A mí en Sevilla, en estos días de las calores, me pasa exactamente lo mismo que a esos niños de Las Delicias o de Isla Mágica, pero al revés. Cuando voy por la calle y me veo llegar las hordas de niñatos con pendiente en la oreja, cogote rapado al cero, tatuajes en los brazos que dejan ver las camisetas de tirantas, y, sobre todo, pantalones ni cortos ni largos sino todo lo contrario, de los que llaman «piratas», exclamo, nada entusiasmado, deprimido por esta ola de gente fea, guarra y zarrapastrosa que invade Sevilla:

—¡Mira, Isabel, los piratas sin barco!

¿De dónde salen tantos piratas sin barco, tanto niñato horroroso, incluso tanto señor ya talludete y barrigoncete, con sus pantalones piratas? ¿De qué Isla del Tesoro vienen de buscar el cofre de las monedas de oro? ¿Dónde estará el capitán que manda a esta partida, que seguro que tiene un garfio en la mano que le falta? ¿Es que no hay forma de ir por Sevilla sin pantalones de piratas, de los que antes llamaban «de ir a coger ranas»? Vienen los piratas sin barco como la de las sardinas frescas que marchaba desde Santurce a Bilbao: con la falda remangada, luciendo la pantorrilla. Pero mientras la muchacha de las sardinas tendría unas pantorrillas dignas de contemplación, estos puñeteros piratas tienen unas pantorrillas peludas que mejor que se las tapen.

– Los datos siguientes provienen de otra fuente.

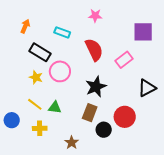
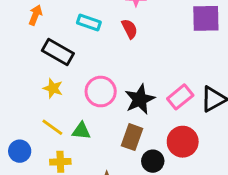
red semicircle: (94, 50) -> (130, 29), moved, size x0.6
pink rectangle: (124, 60) -> (180, 97), moved
pink circle: (60, 71) -> (101, 92), moved

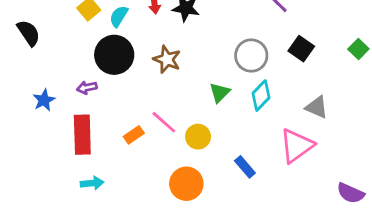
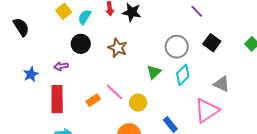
black circle: (114, 55) -> (81, 44), size x0.7

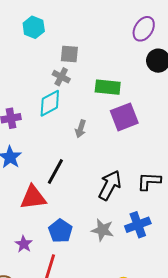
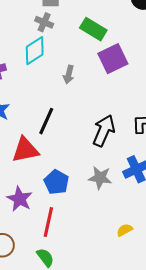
green rectangle: (108, 87) -> (93, 29), turned 30
purple star: (24, 244) -> (20, 199), size x1.4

¿Y las chanclas? ¿Y el concierto de chanclas, flop, flop, como mulatonas cubanas en su baile habanero, que vienen dando con las chanclas, que por lo visto son obligatorias con los pantalones piratas?

—Pues después de todo, mira, hijo, mejor estos zaparrastrosos niñatos de los pantalones piratas que los tíos como castillos en pantalón corto. A los pantalones cortos les dicen «bermudas» para que no se les caiga la cara de vergüenza si se miran en un espejo. ¿Tú has visto que ya todo el mundo va vestido en Sevilla como si estuviera en la playa?

A lo mejor estamos en la playa y no nos hemos enterado. Ahora que lo dice este lector del diálogo imaginado, ¿no tienen acaso algo de terrazas del paseo marítimo los veladores de la Avenida o de la Plaza de San Francisco, con sus sombrillas? Las mesas de paella y sangría de los turistas de la Cuesta del Bacalao, ¿no tienen algo de Torremolinos o de La Carihuela?

En el desaliño indumentario progresivo, camino vamos de que alguien tenga que poner pie en pared, como en Barcelona los hosteleros quieren prohibir que las chavalas vayan en biquini por las Ramblas. Ojalá aquí hubiera al menos chavalas en biquini, que siempre tienen un agradable mirar. Vamos, que yo cambiaba una chavala en biquini por cada treinta tíos horrorosos en pantalones piratas, pegando gritos y echando una peste a sudorina que te tira de espaldas.